Keep the pictures out, please, and set down every record exactly.

START Data provided

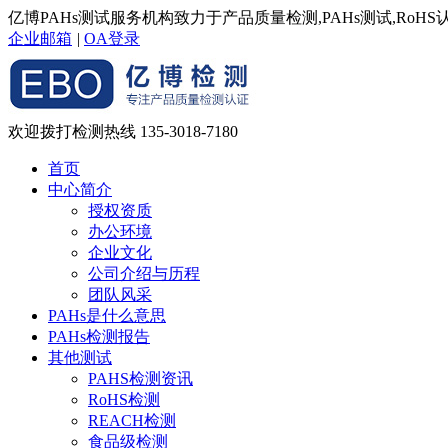
亿博PAHs测试服务机构致力于产品质量检测,PAHs测试,RoH
企业邮箱
|
OA登录
欢迎拨打检测热线
135-3018-7180
首页
中心简介
授权资质
办公环境
企业文化
公司介绍与历程
团队风采
PAHs是什么意思
PAHs检测报告
其他测试
PAHS检测资讯
RoHS检测
REACH检测
食品级检测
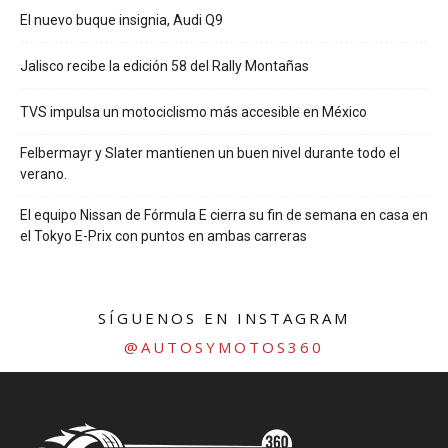
El nuevo buque insignia, Audi Q9
Jalisco recibe la edición 58 del Rally Montañas
TVS impulsa un motociclismo más accesible en México
Felbermayr y Slater mantienen un buen nivel durante todo el
verano.
El equipo Nissan de Fórmula E cierra su fin de semana en casa en
el Tokyo E-Prix con puntos en ambas carreras
SÍGUENOS EN INSTAGRAM
@AUTOSYMOTOS360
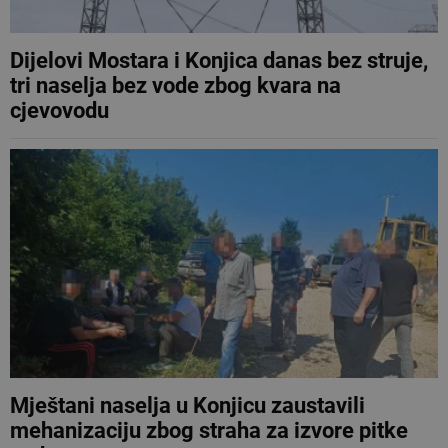
Dijelovi Mostara i Konjica danas bez struje,
tri naselja bez vode zbog kvara na
cjevovodu
Mještani naselja u Konjicu zaustavili
mehanizaciju zbog straha za izvore pitke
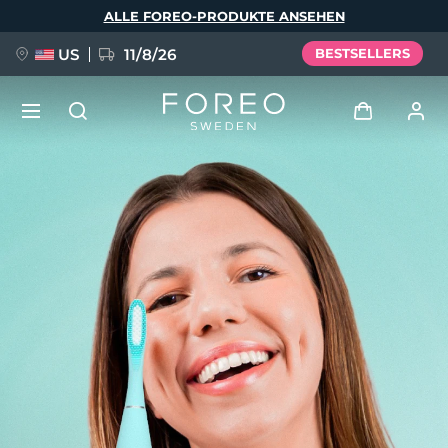
Direkt
ALLE FOREO-PRODUKTE ANSEHEN
zum
Inhalt
US
11/8/26
BESTSELLERS
NEU
Anmelden
Sprache
BREAKING NEWS
Benutzerkonto
English
Deutsch
Español
Meine Geräte
FAQ™ Pure Beauty-Tech Elixir
Français
Italiano
Português
Meine Bestellungen
Polski
Svenska
Русский
Türkçe
简体中文
繁體中文
Meine Adressen
issa™ Teeth Whitening Set
Meine Abonnements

END Data provided

■ Response:
亿博PAHs测试服务机构致力于产品质量检测,PAHs测试,RoH
企业邮箱
|
OA登录
欢迎拨打检测热线
135-3018-7180
首页
中心简介
授权资质
办公环境
企业文化
公司介绍与历程
团队风采
PAHs是什么意思
PAHs检测报告
其他测试
PAHS检测资讯
RoHS检测
REACH检测
食品级检测
El nuevo buque insignia, Audi Q9
Jalisco recibe la edición 58 del Rally Montañas
TVS impulsa un motociclismo más accesible en México
Felbermayr y Slater mantienen un buen nivel durante todo el
verano.
El equipo Nissan de Fórmula E cierra su fin de semana en casa en
el Tokyo E-Prix con puntos en ambas carreras
SÍGUENOS EN INSTAGRAM
@AUTOSYMOTOS360
Dijelovi Mostara i Konjica danas bez struje,
tri naselja bez vode zbog kvara na
cjevovodu
Mještani naselja u Konjicu zaustavili
mehanizaciju zbog straha za izvore pitke
Direkt
ALLE FOREO-PRODUKTE ANSEHEN
zum
Inhalt
US
11/8/26
BESTSELLERS
NEU
Anmelden
Sprache
BREAKING NEWS
Benutzerkonto
English
Deutsch
Español
Meine Geräte
FAQ™ Pure Beauty-Tech Elixir
Français
Italiano
Português
Meine Bestellungen
Polski
Svenska
Русский
Türkçe
简体中文
繁體中文
Meine Adressen
issa™ Teeth Whitening Set
Meine Abonnements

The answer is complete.